WHAT IS REQUIRED: The whole listing below should be printed again exactly, with no images.

DATA FOR THIS TASK: Begin

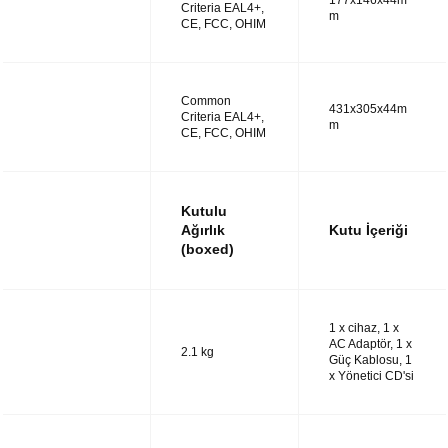
177x146x44m
UTM38
Criteria EAL4+,
m
CE, FCC, OHIM
Common
431x305x44m
UTM48
Criteria EAL4+,
m
CE, FCC, OHIM
Kutulu
Ağırlık
Kutu İçeriği
(boxed)
1 x cihaz, 1 x
AC Adaptör, 1 x
UTM14
2.1 kg
Güç Kablosu, 1
x Yönetici CD'si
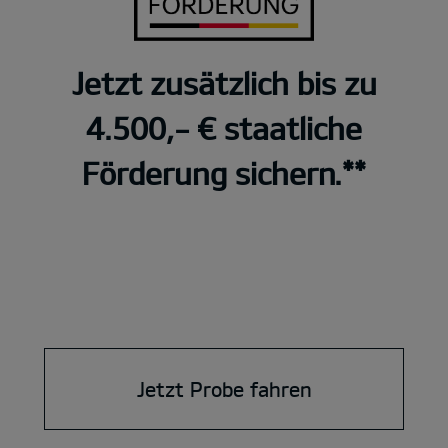
Jetzt zusätzlich bis zu
4.500,- € staatliche
Förderung sichern.**
Jetzt Probe fahren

DATA FOR THIS TASK: End

YOUR SOLUTION:
177x146x44m
UTM38
Criteria EAL4+,
m
CE, FCC, OHIM
Common
431x305x44m
UTM48
Criteria EAL4+,
m
CE, FCC, OHIM
Kutulu
Ağırlık
Kutu İçeriği
(boxed)
1 x cihaz, 1 x
AC Adaptör, 1 x
UTM14
2.1 kg
Güç Kablosu, 1
x Yönetici CD'si
Jetzt zusätzlich bis zu
4.500,- € staatliche
Förderung sichern.**
Jetzt Probe fahren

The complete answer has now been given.